Babies are extremely sensitive to the touch, smell, feel and voice of the person who cares for them, he says: "Some fathers can fill in quite well, although mothers are usually a bit more sensitive to an infants' needs."

If the mother is gone for more than several weeks, he says, it will be very difficult for her to re-establish bonding with the baby.

And the mother herself will be affected by separation, Brown says. "It can be a delayed reaction, a depression that comes as her feelings catch up with her. The excitement of going to war, for instance, may cover up the reaction for a while.

"But the reality is that she will react, just as her baby will. We see the same things in toddlers. For a few days they act unbothered. In the second or third week they start to fall apart.

"This is reality which stems from research. It is not sentimentality."

Defense Department figures show there are 67,000 single parents (more single fathers than mothers) and about 47,000 couples now on active duty, who have minor children.

The Gulf War is the first prolonged conflict for an all-volunteer armed forces in which, except for combat, American women serve equally with men. And since 1973, when the all-volunteer military was established, female representation in U.S. forces has increased from 2% to about 11%.

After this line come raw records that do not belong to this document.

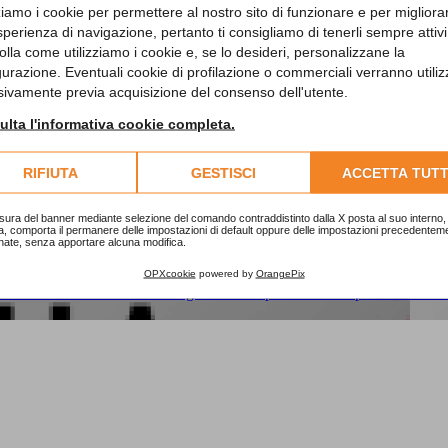
zziamo i cookie per permettere al nostro sito di funzionare e per migliora
sperienza di navigazione, pertanto ti consigliamo di tenerli sempre attivi
nti
olla come utilizziamo i cookie e, se lo desideri, personalizzane la
gurazione. Eventuali cookie di profilazione o commerciali verranno utiliz
sivamente previa acquisizione del consenso dell'utente.
e 20,00).
lta l'informativa cookie completa.
RIFIUTA
GESTISCI
ACCETTA TUTT
sura del banner mediante selezione del comando contraddistinto dalla X posta al suo interno, 
a, comporta il permanere delle impostazioni di default oppure delle impostazioni precedentem
nate, senza apportare alcuna modifica.
 la sua ventesima edizione che si presenta come un progetto diffuso che
ieme ai nostri insegnanti, Sonia De Cillis, Sabrina Colombo e Luisella
OPXcookie
powered by
OrangePix
no Annamaria Contatta la segreteria di Opificiodellarte per ricevere tut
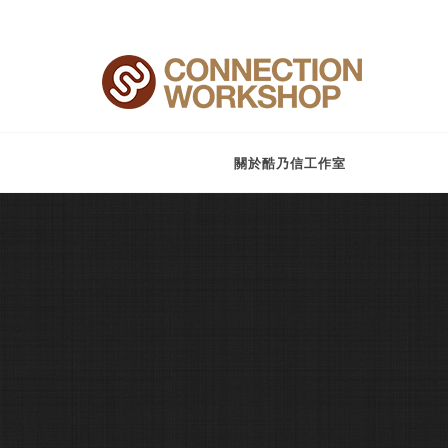
藝
主要項目
聯
人
絡
好學計劃慈善
管
我
音樂會 2011
理
們
關於酷乃信工作室
DBHK
(DESIGNED
BY HONG
KONG)
ELEMENTS
POINTER
LIMITED
(EPL)
安永企業家年
度中國 企業家
榮譽大獎
福特世界名模
2009年馬來西
亞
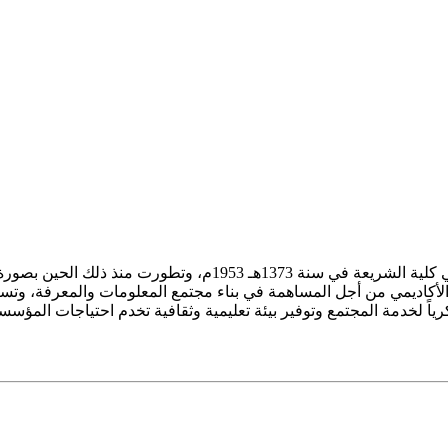
ز الأكاديمي من أجل المساهمة في بناء مجتمع المعلومات والمعرفة، وتسع
فكرياً لخدمة المجتمع وتوفير بيئة تعليمية وثقافية تخدم احتياجات المؤس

A Defense Department spokesman says parental status does not affect military policy. Public affairs officer Maj. Doug Hart says equal opportunity is the core:

"We promote according to abilities, time of service and maturity--not according to race, gender, marital or parental status. We deploy according to job skills needed, not any other consideration. We consider ourselves the greatest equal opportunity employer in the world. To give special consideration to any group, even parents, would be discriminatory."

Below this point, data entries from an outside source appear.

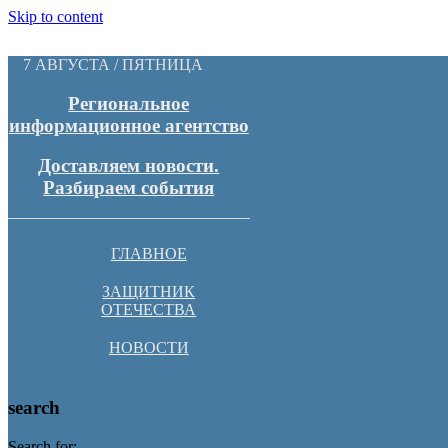
Skip to content
7 АВГУСТА / ПЯТНИЦА
Региональное
информационное агентство
Доставляем новости.
Разбираем события
ГЛАВНОЕ
ЗАЩИТНИК
ОТЕЧЕСТВА
НОВОСТИ
search
Search for:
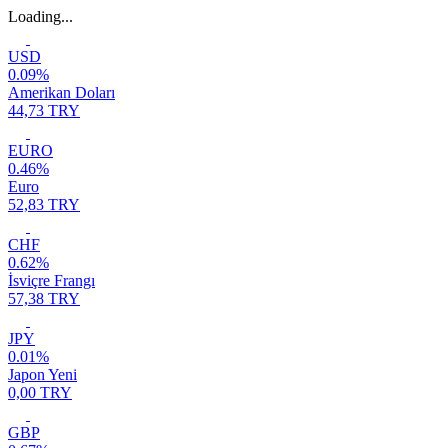
Loading...
USD
0.09%
Amerikan Doları
44,73 TRY
EURO
0.46%
Euro
52,83 TRY
CHF
0.62%
İsviçre Frangı
57,38 TRY
JPY
0.01%
Japon Yeni
0,00 TRY
GBP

Even the Defense Department's Committee on Women, which met Feb. 11 to consider parental regulations, endorsed current rules that require single parents and married couples with minor children to serve with their units in the Persian Gulf.

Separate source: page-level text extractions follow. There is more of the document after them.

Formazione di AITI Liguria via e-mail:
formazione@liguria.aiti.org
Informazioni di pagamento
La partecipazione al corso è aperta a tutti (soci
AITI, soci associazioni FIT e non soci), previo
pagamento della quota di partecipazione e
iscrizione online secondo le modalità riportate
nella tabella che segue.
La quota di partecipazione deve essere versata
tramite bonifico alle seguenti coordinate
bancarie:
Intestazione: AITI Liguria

"We've worked tirelessly for equal opportunities for men and women in the service; we would not want those opportunities to erode," explains chairwoman Becky Costantino.

She adds that proposed legislation to change the rules may be intended to help both male and female parents, "but it will mostly affect women." And the long-term effect on women's military careers would be negative if the rules are changed, she says.

This emerging controversy about military children may have profound effects on society at large, some experts predict.

"When this war is over, the broader ideological issues of parenting and women's place in the military will have to be re-evaluated and, I believe, refought," says Barbara Herman, associate professor of philosophy and law at USC.

She says she "cannot think of any good reason why there is no procedure to ensure that one parent will be removed from risk" in families where both parents may go to war. "I don't care which parent it is. But to put children in jeopardy to that degree sounds to me unjustifiable."

It is a complicated issue, she agrees, because it touches equal rights as well as the military's policy--or lack of it--toward children.

The military's emphasis on equality for adults, without worrying how it affects their children, reflects similar attitudes in the civilian world, others say.

Rosanna Hertz, author of "More Equal Than Others," a book about dual-career marriages, recently completed a study on the effects of work on military family life.

She says parenting issues raised by the war are "very complicated because you either want equality of opportunity or you don't want it. You can't have it both ways.

"If you decide that women who have little children don't have to go to war, for example, you are creating a two-caste system."

A solution, she believes, would be a national policy on parenting, and maternity or paternity leaves, as is the case in most other industrial nations.

"This country has never valued its children," says Hertz, an assistant professor at Wellesley College in Massachusetts. "If we did . . . we would have national policies about child care. We talk a lot about 'the next generation' but we do not invest in it."

Problems in two-career military families are "entirely consistent with the federal government's lack of policy toward parenting and family," says Karen Brodkin Sacks, director of the UCLA Women's Studies program.

"In part, it may be the military's hostility toward women," she says, "but it is punishing men and children as well. People enlist in hopes of getting an education and a decent livelihood. It's a poverty draft rather than a legal draft, and now military parents are made to sacrifice doubly--by both having to go to war. It is shockingly inconsistent with the rhetoric, but totally consistent with official attitudes. We are the most backward industrial society in the world in terms of parental leave and support for raising children."

Cynthia Enloe, chairwoman of government at Clark University in Worcester, Mass., and author of "Does Khaki Become You?" agrees:

"It must come as a great surprise to . . . find that the military they joined in order to protect society would in fact violate what they consider the heart of society and of family life: the children."

To protect those children, Rep. Boxer introduced the Military Orphans Prevention bill. The measure would allow single parents, or one of two military parents, to stay out of combat zones. She asked Defense Secretary Dick Cheney to support the legislation.

Cheney didn't answer, but has said elsewhere that it would be "a serious mistake" to change rules.

Boxer wrote again, reminding Cheney that he asked for and received deferment from military service during the Vietnam War because his wife and child needed him. Such draft deferments are no longer available since the military is all-volunteer.

Boxer's letter, to which she has received no written reply, said: "Just as your child needed you, so do the children of these military parents need at least one parent to be out of harm's way."